8. A method as in claim 7, wherein each page is once-programmable after an erase.

9. A method as in claim 7, wherein: said recording data to the second storage includes recording to a page thereof at least one index of the data stored in the second storage.

10. A method as in claim 9, wherein said at least one index of the data stored in the second storage is recorded to a location of said page having a page-end offset.

11. A method as in claim 7, wherein: said recording data to the second storage includes recording to a page thereof at least one index of the data stored in the first and second storages.

12. A method as in claim 11, wherein said at least one index of the data stored in the first and second storages is recorded to a location of said page having a page-end offset.

13. A method as in claim 7, wherein: said recording data to the second storage includes recording to a page thereof a pointer pointing to the next recording location of the first storage.

14. A method as in claim 13, wherein said pointer is recorded to a location of a page having said page-end offset.

15. A method as in any one of claims 1-14, wherein the first and second nonvolatile storages are constituted from memory cells that individually store one bit of data.

16. A method as in any one of claims 1-14, wherein said first and second nonvolatile storages are constituted from memory cells that individually store more than one bit of data.

17. A nonvolatile memory comprising: a memory organized into a plurality of blocks, each block being a plurality of memory units that are erasable together, each memory unit for storing a logical unit of data; a controller for controlling operations of said blocks; first and second blocks, each for recording data from a host; a buffer for receiving the data from the host; and said controller setting up either the first or second storage for recording depending on whether or not a predetermined condition is satisfied based on the data units to be written; and sending the data units to the storage being set up as the data units are received from the host; and recording the data units to the set up storage when the predetermined condition is confirmed based on the data units received, otherwise setting up the second storage if not already set up, and recording the data units received to the second storage.
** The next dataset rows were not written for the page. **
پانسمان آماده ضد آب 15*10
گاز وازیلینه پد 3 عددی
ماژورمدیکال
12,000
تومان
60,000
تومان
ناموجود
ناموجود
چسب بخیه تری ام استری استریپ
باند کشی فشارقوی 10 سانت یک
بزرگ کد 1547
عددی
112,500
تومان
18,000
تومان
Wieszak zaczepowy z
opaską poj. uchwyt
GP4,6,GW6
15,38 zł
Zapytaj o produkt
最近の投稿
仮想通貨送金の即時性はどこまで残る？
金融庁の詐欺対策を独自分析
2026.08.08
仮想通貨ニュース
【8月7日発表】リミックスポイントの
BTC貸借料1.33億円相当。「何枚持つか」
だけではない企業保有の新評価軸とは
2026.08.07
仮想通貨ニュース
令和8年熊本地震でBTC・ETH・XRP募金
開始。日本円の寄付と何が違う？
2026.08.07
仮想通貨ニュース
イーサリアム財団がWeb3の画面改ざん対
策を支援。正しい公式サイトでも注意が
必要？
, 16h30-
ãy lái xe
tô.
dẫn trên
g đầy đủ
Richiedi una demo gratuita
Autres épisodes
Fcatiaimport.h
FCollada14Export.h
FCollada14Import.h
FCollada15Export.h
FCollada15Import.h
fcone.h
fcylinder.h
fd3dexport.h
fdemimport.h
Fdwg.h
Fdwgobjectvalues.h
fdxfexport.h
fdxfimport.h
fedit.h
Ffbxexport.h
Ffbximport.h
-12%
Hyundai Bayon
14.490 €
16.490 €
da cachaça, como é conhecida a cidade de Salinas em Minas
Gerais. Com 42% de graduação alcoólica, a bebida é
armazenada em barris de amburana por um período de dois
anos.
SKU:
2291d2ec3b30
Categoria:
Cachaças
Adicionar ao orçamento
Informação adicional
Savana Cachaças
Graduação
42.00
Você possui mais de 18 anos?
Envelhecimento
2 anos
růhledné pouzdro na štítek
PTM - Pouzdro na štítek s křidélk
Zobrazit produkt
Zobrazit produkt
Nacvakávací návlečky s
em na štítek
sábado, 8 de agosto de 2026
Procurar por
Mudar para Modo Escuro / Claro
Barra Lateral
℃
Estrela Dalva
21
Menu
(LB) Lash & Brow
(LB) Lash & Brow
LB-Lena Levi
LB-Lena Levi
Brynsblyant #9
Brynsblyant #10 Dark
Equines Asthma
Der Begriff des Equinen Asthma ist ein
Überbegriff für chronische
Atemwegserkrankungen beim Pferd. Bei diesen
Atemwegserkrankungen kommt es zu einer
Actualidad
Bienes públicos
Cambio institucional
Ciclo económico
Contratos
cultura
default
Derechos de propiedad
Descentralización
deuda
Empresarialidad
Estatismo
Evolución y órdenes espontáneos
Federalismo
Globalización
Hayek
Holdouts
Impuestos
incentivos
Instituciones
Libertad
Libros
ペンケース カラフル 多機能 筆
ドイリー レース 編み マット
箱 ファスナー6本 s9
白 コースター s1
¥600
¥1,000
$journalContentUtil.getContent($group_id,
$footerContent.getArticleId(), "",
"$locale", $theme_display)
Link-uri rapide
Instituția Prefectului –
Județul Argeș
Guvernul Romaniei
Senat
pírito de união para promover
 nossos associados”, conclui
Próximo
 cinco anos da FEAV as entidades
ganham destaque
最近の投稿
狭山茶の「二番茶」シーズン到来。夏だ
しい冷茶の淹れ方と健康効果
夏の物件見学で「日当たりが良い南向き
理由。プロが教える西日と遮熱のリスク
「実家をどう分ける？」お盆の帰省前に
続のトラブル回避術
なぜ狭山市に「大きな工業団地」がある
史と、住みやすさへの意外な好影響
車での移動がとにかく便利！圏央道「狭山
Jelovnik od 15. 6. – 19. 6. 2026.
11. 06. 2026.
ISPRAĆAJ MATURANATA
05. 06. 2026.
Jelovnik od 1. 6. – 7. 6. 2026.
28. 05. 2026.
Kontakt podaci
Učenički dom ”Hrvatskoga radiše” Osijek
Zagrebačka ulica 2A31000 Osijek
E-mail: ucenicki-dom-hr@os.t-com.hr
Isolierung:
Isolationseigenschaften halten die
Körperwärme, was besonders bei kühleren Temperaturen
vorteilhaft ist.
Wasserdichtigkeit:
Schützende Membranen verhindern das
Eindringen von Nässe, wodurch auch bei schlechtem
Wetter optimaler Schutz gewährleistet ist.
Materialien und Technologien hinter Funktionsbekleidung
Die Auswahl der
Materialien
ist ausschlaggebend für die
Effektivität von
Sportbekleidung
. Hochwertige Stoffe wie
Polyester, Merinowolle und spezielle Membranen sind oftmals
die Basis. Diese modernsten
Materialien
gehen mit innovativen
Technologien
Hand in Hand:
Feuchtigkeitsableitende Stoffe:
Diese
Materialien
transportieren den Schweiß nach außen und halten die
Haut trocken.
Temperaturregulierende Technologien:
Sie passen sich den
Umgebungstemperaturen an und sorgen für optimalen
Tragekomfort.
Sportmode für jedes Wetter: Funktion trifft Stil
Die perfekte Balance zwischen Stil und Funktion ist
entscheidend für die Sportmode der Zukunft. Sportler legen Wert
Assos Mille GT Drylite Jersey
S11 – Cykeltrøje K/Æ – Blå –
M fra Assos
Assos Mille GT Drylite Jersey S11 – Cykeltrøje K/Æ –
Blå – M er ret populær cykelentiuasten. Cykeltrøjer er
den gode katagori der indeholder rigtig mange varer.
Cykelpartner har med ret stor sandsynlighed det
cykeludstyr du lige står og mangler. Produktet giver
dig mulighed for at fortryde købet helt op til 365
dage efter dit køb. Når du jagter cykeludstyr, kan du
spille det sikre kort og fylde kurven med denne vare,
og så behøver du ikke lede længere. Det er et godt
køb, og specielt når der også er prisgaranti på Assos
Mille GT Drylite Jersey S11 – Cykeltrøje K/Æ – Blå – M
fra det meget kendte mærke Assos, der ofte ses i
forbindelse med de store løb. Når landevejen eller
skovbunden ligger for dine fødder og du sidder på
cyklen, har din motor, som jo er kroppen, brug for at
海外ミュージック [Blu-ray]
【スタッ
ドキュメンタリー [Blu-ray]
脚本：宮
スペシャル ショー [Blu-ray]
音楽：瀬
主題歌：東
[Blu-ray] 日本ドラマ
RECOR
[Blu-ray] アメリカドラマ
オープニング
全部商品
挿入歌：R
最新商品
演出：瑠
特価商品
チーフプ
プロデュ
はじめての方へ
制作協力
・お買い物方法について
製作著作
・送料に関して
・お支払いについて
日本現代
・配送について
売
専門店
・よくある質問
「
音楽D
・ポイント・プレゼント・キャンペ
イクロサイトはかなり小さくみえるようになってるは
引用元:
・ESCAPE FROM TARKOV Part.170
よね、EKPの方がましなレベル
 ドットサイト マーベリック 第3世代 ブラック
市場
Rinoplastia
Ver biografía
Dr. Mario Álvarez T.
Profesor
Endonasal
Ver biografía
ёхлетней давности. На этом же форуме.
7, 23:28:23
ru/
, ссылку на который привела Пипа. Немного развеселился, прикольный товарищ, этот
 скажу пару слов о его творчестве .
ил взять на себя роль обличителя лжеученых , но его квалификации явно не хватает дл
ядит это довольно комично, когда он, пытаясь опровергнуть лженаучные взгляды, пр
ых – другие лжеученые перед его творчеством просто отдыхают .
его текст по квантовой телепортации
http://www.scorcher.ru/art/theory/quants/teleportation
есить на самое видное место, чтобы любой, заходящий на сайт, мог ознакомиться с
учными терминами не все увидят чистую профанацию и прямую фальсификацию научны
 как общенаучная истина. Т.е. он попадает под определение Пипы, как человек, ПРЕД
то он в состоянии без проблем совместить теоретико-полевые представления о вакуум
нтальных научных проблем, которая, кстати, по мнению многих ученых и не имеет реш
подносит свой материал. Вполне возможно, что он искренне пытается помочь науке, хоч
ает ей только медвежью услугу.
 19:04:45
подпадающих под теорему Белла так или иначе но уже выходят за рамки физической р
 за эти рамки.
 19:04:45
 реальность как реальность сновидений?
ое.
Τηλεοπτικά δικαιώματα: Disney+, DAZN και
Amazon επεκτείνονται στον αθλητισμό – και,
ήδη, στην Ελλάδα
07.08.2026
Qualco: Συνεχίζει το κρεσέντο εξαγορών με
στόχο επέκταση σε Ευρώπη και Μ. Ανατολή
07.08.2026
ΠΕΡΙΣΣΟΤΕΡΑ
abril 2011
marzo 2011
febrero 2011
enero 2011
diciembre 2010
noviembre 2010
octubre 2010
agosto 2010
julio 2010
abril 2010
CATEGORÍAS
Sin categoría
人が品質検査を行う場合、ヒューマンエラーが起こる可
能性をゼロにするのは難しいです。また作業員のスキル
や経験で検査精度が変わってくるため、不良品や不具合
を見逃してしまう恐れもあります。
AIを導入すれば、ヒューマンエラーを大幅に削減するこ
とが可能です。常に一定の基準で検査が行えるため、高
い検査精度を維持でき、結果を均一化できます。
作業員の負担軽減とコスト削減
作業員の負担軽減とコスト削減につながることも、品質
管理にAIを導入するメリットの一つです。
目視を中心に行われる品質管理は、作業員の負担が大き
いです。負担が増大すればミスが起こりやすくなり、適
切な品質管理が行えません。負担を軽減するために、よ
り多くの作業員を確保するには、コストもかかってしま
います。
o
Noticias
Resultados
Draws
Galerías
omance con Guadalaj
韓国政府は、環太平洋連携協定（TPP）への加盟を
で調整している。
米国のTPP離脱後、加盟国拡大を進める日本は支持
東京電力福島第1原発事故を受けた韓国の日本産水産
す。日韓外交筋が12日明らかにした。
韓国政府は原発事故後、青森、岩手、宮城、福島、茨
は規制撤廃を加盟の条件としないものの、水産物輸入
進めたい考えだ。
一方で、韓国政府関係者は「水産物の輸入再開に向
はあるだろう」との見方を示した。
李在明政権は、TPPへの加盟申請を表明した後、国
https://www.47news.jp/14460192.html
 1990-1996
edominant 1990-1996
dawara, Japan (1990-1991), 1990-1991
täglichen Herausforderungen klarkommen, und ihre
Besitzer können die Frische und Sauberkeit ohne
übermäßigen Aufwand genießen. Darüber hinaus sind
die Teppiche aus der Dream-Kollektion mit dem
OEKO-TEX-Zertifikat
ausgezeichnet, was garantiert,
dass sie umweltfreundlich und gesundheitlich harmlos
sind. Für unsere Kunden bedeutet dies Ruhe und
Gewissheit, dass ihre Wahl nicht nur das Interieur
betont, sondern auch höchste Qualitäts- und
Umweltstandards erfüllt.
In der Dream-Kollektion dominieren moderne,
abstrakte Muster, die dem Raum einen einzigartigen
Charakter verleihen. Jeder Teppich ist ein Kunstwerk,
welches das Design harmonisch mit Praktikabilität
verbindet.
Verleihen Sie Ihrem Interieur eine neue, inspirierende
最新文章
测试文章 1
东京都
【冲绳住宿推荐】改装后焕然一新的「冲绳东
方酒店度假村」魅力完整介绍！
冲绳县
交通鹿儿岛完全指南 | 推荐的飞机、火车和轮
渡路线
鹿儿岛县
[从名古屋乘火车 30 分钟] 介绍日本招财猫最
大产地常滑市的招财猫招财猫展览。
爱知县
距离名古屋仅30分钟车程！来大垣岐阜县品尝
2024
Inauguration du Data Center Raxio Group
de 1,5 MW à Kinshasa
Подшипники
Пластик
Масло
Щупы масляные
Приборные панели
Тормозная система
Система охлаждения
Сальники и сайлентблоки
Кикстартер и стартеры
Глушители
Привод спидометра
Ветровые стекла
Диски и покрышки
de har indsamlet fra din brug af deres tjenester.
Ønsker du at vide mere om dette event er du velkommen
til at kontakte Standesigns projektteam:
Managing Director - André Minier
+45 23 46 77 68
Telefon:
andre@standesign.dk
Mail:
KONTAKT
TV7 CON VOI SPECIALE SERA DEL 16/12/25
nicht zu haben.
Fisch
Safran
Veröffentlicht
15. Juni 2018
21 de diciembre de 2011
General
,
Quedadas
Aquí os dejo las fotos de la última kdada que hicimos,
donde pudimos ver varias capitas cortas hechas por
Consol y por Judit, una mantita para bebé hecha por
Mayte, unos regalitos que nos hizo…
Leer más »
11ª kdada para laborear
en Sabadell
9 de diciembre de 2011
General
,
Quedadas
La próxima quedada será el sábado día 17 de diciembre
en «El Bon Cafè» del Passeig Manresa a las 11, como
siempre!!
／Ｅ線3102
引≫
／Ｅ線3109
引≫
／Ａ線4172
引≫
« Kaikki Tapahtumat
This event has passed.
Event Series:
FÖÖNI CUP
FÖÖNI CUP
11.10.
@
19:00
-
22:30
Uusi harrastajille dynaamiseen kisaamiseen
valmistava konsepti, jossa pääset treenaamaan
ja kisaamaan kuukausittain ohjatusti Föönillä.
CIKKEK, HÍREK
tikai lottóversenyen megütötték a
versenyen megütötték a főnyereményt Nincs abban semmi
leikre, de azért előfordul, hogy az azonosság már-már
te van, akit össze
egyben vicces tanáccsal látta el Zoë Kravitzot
18. A nonvolatile memory as in claim 17, wherein said nonvolatile memory is in the form of a removable memory card.

19. A nonvolatile memory as in claim 17, wherein: said data from the host is update data for a group of data units; said first block is for storing said update data; and said second block is for buffering said update data before being transferred to the first block.

20. A nonvolatile memory as in claim 17, wherein: the data is organized into data units having a predetermined order; and said first and second blocks are organized into pages, each page for programming together multiple data units having predetermined page offsets.

21. A nonvolatile memory as in claim 20, wherein each page is once-programmable after an erase.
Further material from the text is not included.